Dalam sesi kedua, Alpius Sarumaha, S.H, M.H, mamaparkan kondisi Nias terkini dan problematika pembangunan yang dialaminya. Pasca bencana Gempa yang terjadi tahun 2006, Nias menjadi wilayah yang terkenal. Banyak pihak yang memberi perhatian dan bantuan. Namun sungguh sangat disayangkan karena ternyata perhatian dan bantuan yang berlebih tersebut justru menjadi boomerang yang menghancurkan tatanan sosial budaya masyarakat Nias. Pada masa sebelum gempa, warga masyarakat Nias hidup sejahtera dengan memanfaatkan potensi sumber daya alam yang ada di daerah tersebut. Sebagian warga masyarakat hidup dengan menjadi nelayan, sebagian lain menjadi petani atau pekebun. Kehidupan masyarakat Nias berjalan normal, selaras dengan alam. Namun pasca bencana gempa kehidupan masyarakat Nias mengalami perubahan drastis. Banyak warga yang meninggalkan sumber penghidupan yang lama dan menekuni pekerjaan yang baru. Banyaknya proyek rehabilitasi dan rekonstruksi yang dilaksanakan pasca bencana gempa yang membutuhkan banyak tenaga kerja telah mendorong orang-orang Nias untuk ikut bekerja di proyek tersebut. Upah yang relatif tinggi telah menyebabkan mereka enggan untuk melaksanakan pekerjaan lama mereka dan lebih suka bekerja di proyek-proyek. Akhirnya hal itu menyebabkan mereka sangat tergantung dengan produk dari luar pulau Nias guna memenuhi kebutuhan hidup mereka.

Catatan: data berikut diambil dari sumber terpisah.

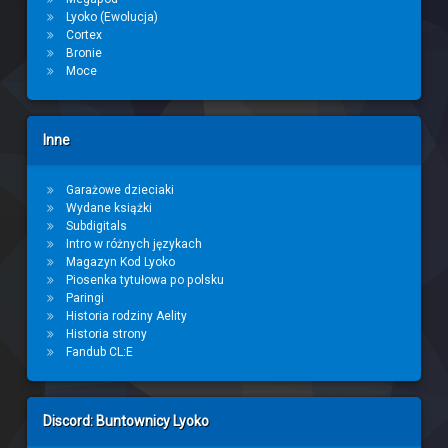
Lyoko (Ewolucja)
Cortex
Bronie
Moce
Inne
Garażowe dzieciaki
Wydane książki
Subdigitals
Intro w różnych językach
Magazyn Kod Lyoko
Piosenka tytułowa po polsku
Paringi
Historia rodziny Aelity
Historia strony
Fandub CL:E
Discord: Buntownicy Lyoko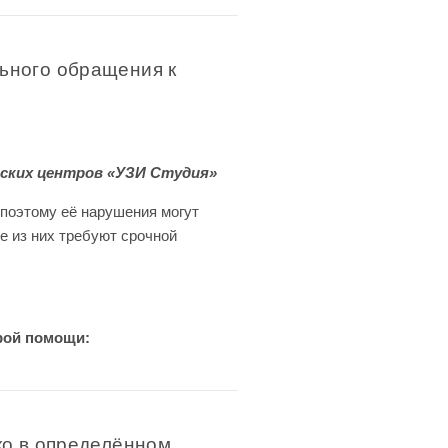
ьного обращения к
ских центров «УЗИ Студия»
 поэтому её нарушения могут
 из них требуют срочной
рой помощи:
ко в определённом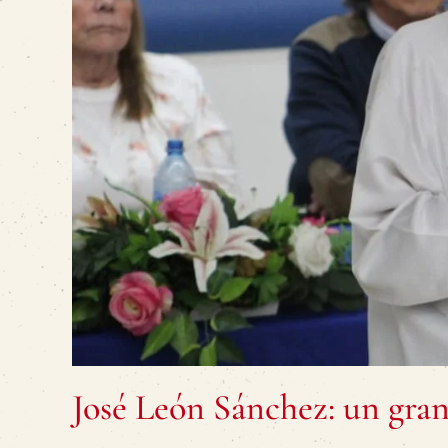
José León Sánchez: un gra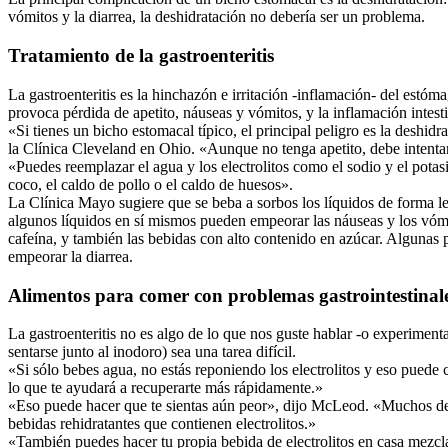
vómitos y la diarrea, la deshidratación no debería ser un problema.
Tratamiento de la gastroenteritis
La gastroenteritis es la hinchazón e irritación -inflamación- del estóm
provoca pérdida de apetito, náuseas y vómitos, y la inflamación intest
«Si tienes un bicho estomacal típico, el principal peligro es la deshid
la Clínica Cleveland en Ohio. «Aunque no tenga apetito, debe intentar
«Puedes reemplazar el agua y los electrolitos como el sodio y el pot
coco, el caldo de pollo o el caldo de huesos».
La Clínica Mayo sugiere que se beba a sorbos los líquidos de forma le
algunos líquidos en sí mismos pueden empeorar las náuseas y los vómit
cafeína, y también las bebidas con alto contenido en azúcar. Algunas p
empeorar la diarrea.
Alimentos para comer con problemas gastrointestinal
La gastroenteritis no es algo de lo que nos guste hablar -o experimen
sentarse junto al inodoro) sea una tarea difícil.
«Si sólo bebes agua, no estás reponiendo los electrolitos y eso puede c
lo que te ayudará a recuperarte más rápidamente.»
«Eso puede hacer que te sientas aún peor», dijo McLeod. «Muchos de los
bebidas rehidratantes que contienen electrolitos.»
«También puedes hacer tu propia bebida de electrolitos en casa mezcla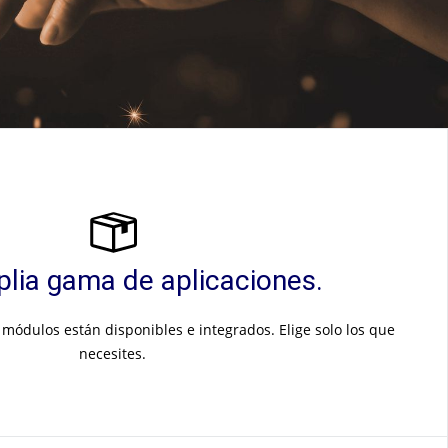
lia gama de aplicaciones.
 módulos están disponibles e integrados. Elige solo los que
necesites.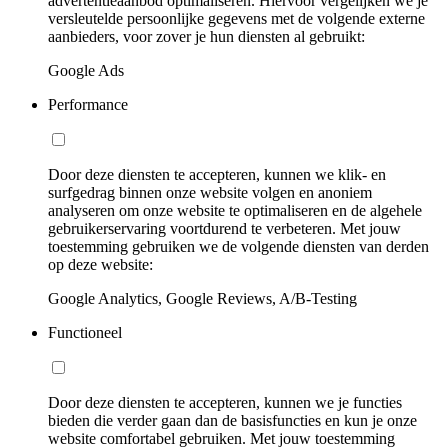
advertentieaanbod optimaliseren. Hiervoor vergelijken we je
versleutelde persoonlijke gegevens met de volgende externe
aanbieders, voor zover je hun diensten al gebruikt:
Google Ads
Performance
Door deze diensten te accepteren, kunnen we klik- en
surfgedrag binnen onze website volgen en anoniem
analyseren om onze website te optimaliseren en de algehele
gebruikerservaring voortdurend te verbeteren. Met jouw
toestemming gebruiken we de volgende diensten van derden
op deze website:
Google Analytics, Google Reviews, A/B-Testing
Functioneel
Door deze diensten te accepteren, kunnen we je functies
bieden die verder gaan dan de basisfuncties en kun je onze
website comfortabel gebruiken. Met jouw toestemming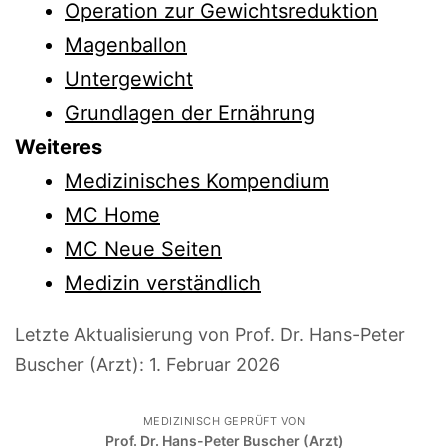
Operation zur Gewichtsreduktion
Magenballon
Untergewicht
Grundlagen der Ernährung
Weiteres
Medizinisches Kompendium
MC Home
MC Neue Seiten
Medizin verständlich
Letzte Aktualisierung von Prof. Dr. Hans-Peter
Buscher (Arzt):
1. Februar 2026
MEDIZINISCH GEPRÜFT VON
Prof. Dr. Hans-Peter Buscher (Arzt)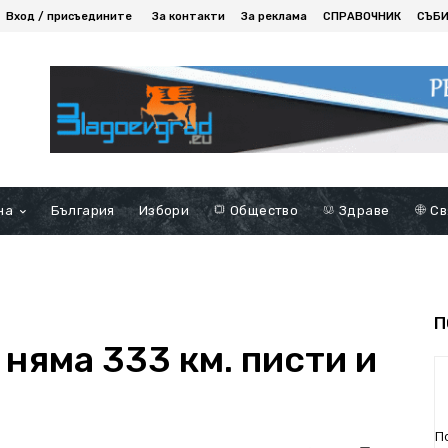
Вход / присъедините
За контакти
За реклама
СПРАВОЧНИК
СЪБ
на
България
Избори
Общество
Здраве
Св
П
 няма 333 км. писти и
П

Karena biaya transportasi antara Pulau Nias dengan daerah luar relatif mahal maka wajar apabila harga berbagai komoditas di pasar Nias menjadi mahal. Selama proyek rehabilitasi dan rekonstruksi berlangsung mahalnya harga berbagai komoditas di pasar Nias bukan menjadi masalah karena mereka memiliki banyak uang yang diperoleh dari bekerja di berbagai proyek rehabilitasi dan rekonstruksi. Namun sangat disayangkan ternyata penghasilan yang realatif tinggi tersebut tidak dapat berlangsung lama. Setelah program rehabilitasi dan rekonstruksi berakhir, mereka kehilangan sumber pendapatan. Karena harga komoditas di pasar relatif tinggi maka mereka tidak mampu lagi untuk membeli komoditas tersebut. Oleh karena itu wajar apabila pada saat ini semakin banyak warga yang hidup kekurangan karena tidak mampu membeli kebutuhan hidup di pasar.

Masalah lain yang terjadi di Pulau Nias adalah keterbatasan SDM yang berkualitas. Kekurangan sumber daya manusia yang berkualitas semakin terasa ketika ada kebijakan pemekaran wilayah menjadi 3 kabupaten dan satu kota. Karena keterbatasan sumber daya maka banyak jabatan struktural yang diisi oleh orang yang tidak berkompeten. Banyak guru yang diangkat menjadi pejabat structural sehingga akhirnya sekolah-sekolah kekurangan guru. Untuk mengatasi masalah tersebut akhirnya pemerintah daerah mengangkat guru-guru honorer. Namun sayang akibat keterbatasan sumber daya manusia yang memenuhi kualifikasi sebagai guru (lulusan pendidikan guru), banyak guru honorer yang hanya lulusan sekolah menengah atas. Apabila kondisi ini dibiarkan terus dan tidak segera dicarikan solusinya maka wajar apabila akhirnya terjadi penurunan kualitas SDM.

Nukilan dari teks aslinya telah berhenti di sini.